松中氏自身も難病「ネフローゼ症候群」の息子を持つ父親

 引退後は、現役時代と同じような活動を続けるのは難しくなった。それでも、今でも小児がんの子供たちを慰問したり、そういった子供にプレゼントを贈ったり、演奏会に脚を運んだりと、地道に活動を続けているという。

「支援したいし、なんとか治ってほしいという気持ちもあるし、少しでも元気付けられたらなという思いもある。工藤監督もオフに病院に行かれている。自分の中でも子供が難病になって、初めて親の大変さも分かるし。親の負担はすごいし、一生懸命介護している。そういった親御さんにも、こうやってきて、子供と一緒に写真を撮って、少しでも元気になってもらいたいんです」

 昨年10月、突如として脊髄内腫瘍を患った陽翔くん。ホークスの選手が歩み寄る度に表情を崩し、そして、家族も嬉しそうにその時間を噛み締めていた。この様子をみた松中氏も「練習中に選手たちには本当に申し訳なく思いましたけど、選手たちが協力してくれて、選手が来た時の陽翔くんの顔を見ると、やっぱり良かったなと思いましたね」と語った。
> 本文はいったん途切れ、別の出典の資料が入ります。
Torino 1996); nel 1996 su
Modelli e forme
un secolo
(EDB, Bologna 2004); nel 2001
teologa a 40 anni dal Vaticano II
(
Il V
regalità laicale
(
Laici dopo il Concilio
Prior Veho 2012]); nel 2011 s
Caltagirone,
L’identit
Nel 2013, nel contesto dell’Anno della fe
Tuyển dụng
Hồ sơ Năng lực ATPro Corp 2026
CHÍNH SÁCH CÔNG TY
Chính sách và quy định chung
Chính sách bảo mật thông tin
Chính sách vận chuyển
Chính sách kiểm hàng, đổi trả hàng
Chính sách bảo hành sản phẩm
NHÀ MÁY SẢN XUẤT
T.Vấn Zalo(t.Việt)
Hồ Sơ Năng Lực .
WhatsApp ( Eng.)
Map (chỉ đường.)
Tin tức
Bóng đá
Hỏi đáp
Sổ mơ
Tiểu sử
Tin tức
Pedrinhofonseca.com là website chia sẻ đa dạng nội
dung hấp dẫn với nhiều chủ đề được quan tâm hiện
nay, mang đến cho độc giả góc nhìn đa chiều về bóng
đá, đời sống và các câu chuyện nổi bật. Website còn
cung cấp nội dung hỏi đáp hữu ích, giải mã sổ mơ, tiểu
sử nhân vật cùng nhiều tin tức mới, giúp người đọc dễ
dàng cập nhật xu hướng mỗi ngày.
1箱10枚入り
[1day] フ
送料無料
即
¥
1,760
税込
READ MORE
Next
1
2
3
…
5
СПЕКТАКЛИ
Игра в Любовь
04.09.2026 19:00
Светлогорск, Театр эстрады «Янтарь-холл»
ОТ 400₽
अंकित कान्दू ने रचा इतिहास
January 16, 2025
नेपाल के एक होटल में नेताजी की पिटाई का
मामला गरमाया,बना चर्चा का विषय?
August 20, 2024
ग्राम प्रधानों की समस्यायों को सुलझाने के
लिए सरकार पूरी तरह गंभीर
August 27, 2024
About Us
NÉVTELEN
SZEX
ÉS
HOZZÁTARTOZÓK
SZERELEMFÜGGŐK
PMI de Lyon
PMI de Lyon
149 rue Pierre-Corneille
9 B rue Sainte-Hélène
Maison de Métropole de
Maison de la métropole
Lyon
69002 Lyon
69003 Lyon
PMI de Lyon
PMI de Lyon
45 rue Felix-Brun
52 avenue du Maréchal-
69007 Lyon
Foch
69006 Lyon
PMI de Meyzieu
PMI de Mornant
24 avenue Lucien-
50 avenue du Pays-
「僕は息子が難病でなかなか人と接することができない状況だった。そういう子供達は結構多くて、なんとかしたいという思いで支援していました。ただ現役を退いてからは、なかなか現役のようには出来なくて。でも、そういう声は凄く聞くんです。『行きたいけど、行けないんです』と。そういう子供たちに対して、現役の選手たち、今日陽翔くんと接してくれた選手たちが、ひと肌脱いで何か支援をやってもらえたらな、と思います。球団にもスーパーボックスを1部屋提供してくれるようなことがあれば有難いなと思いながら、いまも活動しています」

 平成唯一の3冠王、松中信彦。ホークスに、そして球界に、より一層、こうした病児支援の輪が広がることを願っていた。